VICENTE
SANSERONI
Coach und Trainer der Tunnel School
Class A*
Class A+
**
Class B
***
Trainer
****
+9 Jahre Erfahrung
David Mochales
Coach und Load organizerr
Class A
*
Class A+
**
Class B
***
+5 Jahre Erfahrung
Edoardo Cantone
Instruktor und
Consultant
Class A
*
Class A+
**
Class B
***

★ ★ ★ ★ ★

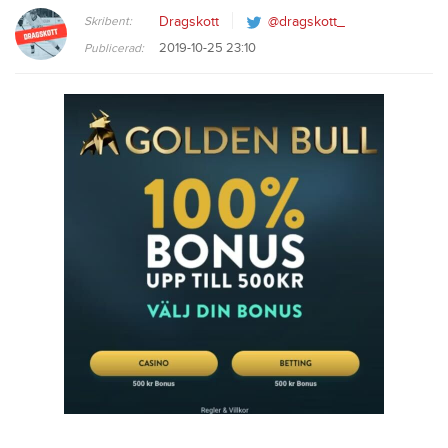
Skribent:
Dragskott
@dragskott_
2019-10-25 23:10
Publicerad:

★ ★ ★ ★ ★

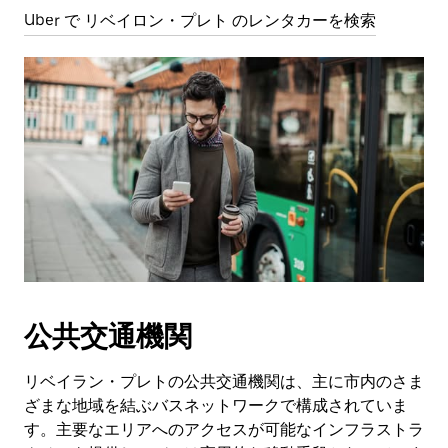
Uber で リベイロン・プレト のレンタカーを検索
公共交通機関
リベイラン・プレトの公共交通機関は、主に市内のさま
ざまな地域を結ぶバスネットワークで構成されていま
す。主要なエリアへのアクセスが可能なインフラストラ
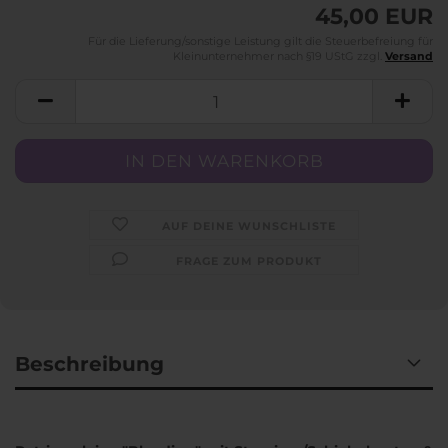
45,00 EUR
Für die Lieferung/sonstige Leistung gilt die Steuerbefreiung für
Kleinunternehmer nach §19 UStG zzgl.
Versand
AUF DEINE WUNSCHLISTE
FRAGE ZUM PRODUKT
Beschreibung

★ ★ ★ ★ ★

Exercise — Within these entries, output exactly the lines starting at the one with "リベイラン・プレトの公共交通機関は、主に市内のさま" and finishing at the one with "Beschreibung". Leave pictures out of the output.

Answer to this problem —
リベイラン・プレトの公共交通機関は、主に市内のさま
ざまな地域を結ぶバスネットワークで構成されていま
す。主要なエリアへのアクセスが可能なインフラストラ
45,00 EUR
Für die Lieferung/sonstige Leistung gilt die Steuerbefreiung für
Kleinunternehmer nach §19 UStG zzgl.
Versand
AUF DEINE WUNSCHLISTE
FRAGE ZUM PRODUKT
Beschreibung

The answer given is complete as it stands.